Answer:
x ∈ {2, 3, 4, 5, 6}
Explanation:
You want the positive integer solutions of ||x²-2x|-|3x-20|| = |x²+x-20|.
Domains
Each of the absolute value functions has turning points where the argument is zero. Those turning points are ...

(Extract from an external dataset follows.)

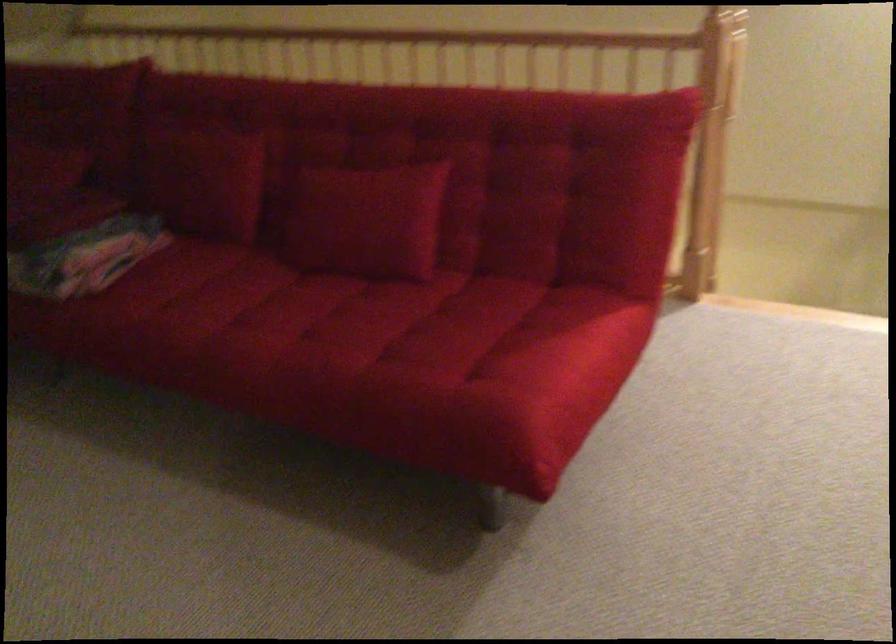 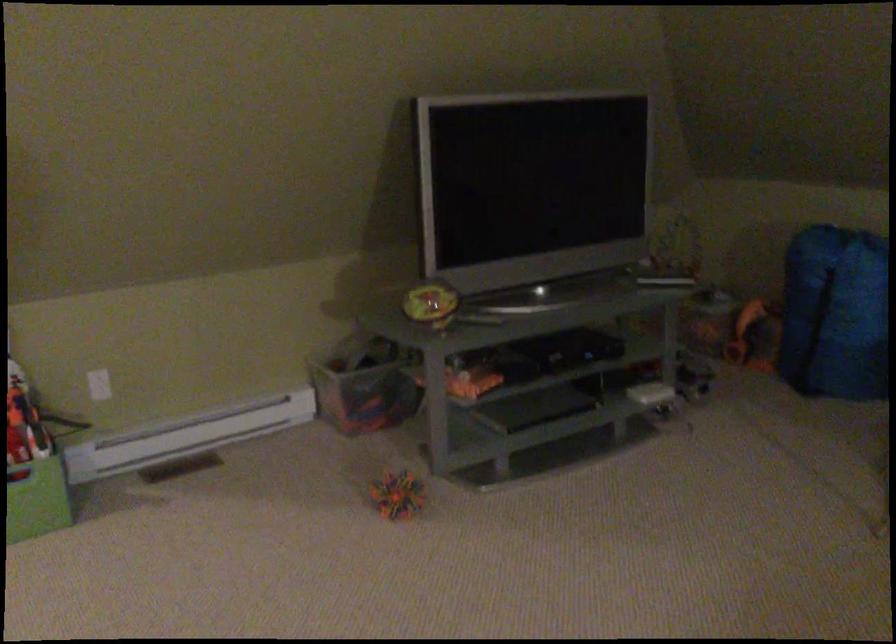 First-person continuous shooting, in which direction is the camera rotating?

The rotation direction of the camera is left-down.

x²-2x ⇒ x(x-2) = 0 ⇒ turning points at x=0 and x=2
3x-20 ⇒ x -20/3 = 0 ⇒ turning point at x=20/3
x²+x-20 ⇒ (x+5)(x-4) = 0 ⇒ turning points at x=-5 and x=4
In numerical order, the turning points are ...
x ∈ {-5, 0, 2, 4, 20/3}
These divide the domain of the equation into 6 intervals. Since we are concerned only with positive integer solutions, we are only interested in the intervals ...
[0, 2), [2, 4), [4, 20/3), [20/3, ∞)
Domain [0, 2)
In this domain, x²-2x < 0, 3x-20 < 0, and x²+x-20 < 0. This means the equation becomes ...
|-(x² -2x) +(3x -20)| = -(x² +x -20)
The difference in the absolute value bars is negative, so we get the equation ...
-(-x² +2x +3x -20) = -x² -x +20
2x² -4x = 0 . . . . . . . add x²+x+20
x = 0 . . . . . x = 2 is not in the domain
There are no positive integer solutions in this domain.
Domain [2, 4)
In this domain, x²-2x > 0, 3x-20 < 0, and x²+x-20 < 0. This means the equation becomes ...
|(x² -2x) +(3x -20)| = -(x² +x -20)
The difference in the absolute value bars is negative, so we get the equation ...
-(x² -2x +3x -20) = -x² -x +20
0 = 0 . . . . . . . . . . . . add x² +x -20
2 ≤ x < 4 . . . . . . . . all x-values in the domain are solutions
The positive integer solutions are x = 2, x = 3.
Domain [4, 6 2/3)
In this domain, x²-2x > 0, 3x-20 < 0, and x²+x-20 > 0. This means the equation becomes ...
|(x² -2x) +(3x -20)| = x² +x -20
The difference in the absolute value bars is positive, so we get the equation ...
(x² -2x +3x -20) = x² +x -20
0 = 0 . . . . . . . subtract x² +x -20
4 ≤ x < 6 2/3 . . . . . . . . . all values of x in the domain are solutions
The positive integer solutions are x = 4, x = 5, x = 6.
Domain [6 2/3, ∞)
In this domain, x²-2x > 0, 3x-20 > 0, and x²+x-20 > 0. This means the equation becomes ...
|(x² -2x) -(3x -20)| = x² +x -20
The difference in the absolute value bars is positive, so we get the equation ...
x² -2x -3x +20 = x² +x -20
-6x +40 = 0 . . . . . . . subtract x² +x -20
x = 6 2/3 . . . . . . . add 6x, divide by 6
There are no positive integer solutions in this domain.
The positive integer values of x are {2, 3, 4, 5, 6}.